I'd like to provide a competing take on this.

In my experience, it's the job of the peer reviewers to force the authors to test alternative hypotheses, especially if it's something obvious or inconvenient. I once published a methods paper, where the reviewers got aggrieved I didn't mention a complementary, but mostly unrelated, method in my discussion. At first I was annoyed, because it was OBVIOUS to me that their objection was flippant.

However, once I thought about it, I realized that the reviewer was probably representative of the audience that's going to read my paper. Their criticism while tiresome was entirely valid. So I sat down and spent a week coding a series of experiments that showed how the two methods (mine, and theirs) were different and how they could complement each other.

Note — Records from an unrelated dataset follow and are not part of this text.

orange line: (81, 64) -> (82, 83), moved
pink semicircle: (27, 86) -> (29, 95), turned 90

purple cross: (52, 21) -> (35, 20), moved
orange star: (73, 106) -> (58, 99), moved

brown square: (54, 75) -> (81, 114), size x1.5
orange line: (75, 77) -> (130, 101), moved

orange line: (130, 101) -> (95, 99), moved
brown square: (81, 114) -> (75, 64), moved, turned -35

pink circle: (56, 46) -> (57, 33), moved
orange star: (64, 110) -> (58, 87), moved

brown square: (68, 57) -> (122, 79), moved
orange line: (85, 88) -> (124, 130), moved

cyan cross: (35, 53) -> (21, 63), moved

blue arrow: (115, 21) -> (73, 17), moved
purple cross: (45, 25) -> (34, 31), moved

That translated into a paragraph in the discussion section and a couple of supplementary figures, and overall a better paper.

So to go back to the original point of the GP ("maybe things got left out because they are obvious"):

Obvious things, unless it's something really trivial, are only obvious to the authors of the paper. If you expect an educated reader to raise an obvious/natural objection, you should really address it in your text head on. And if you don't, then hopefully the peer review will catch it.

PS

This is not meant to be a commentary on the paper linked in this thread. I have not read it, and have no opinion on it. I just wanted to opine on the general topic of peer review and whether "obvious" things should go into an academic paper.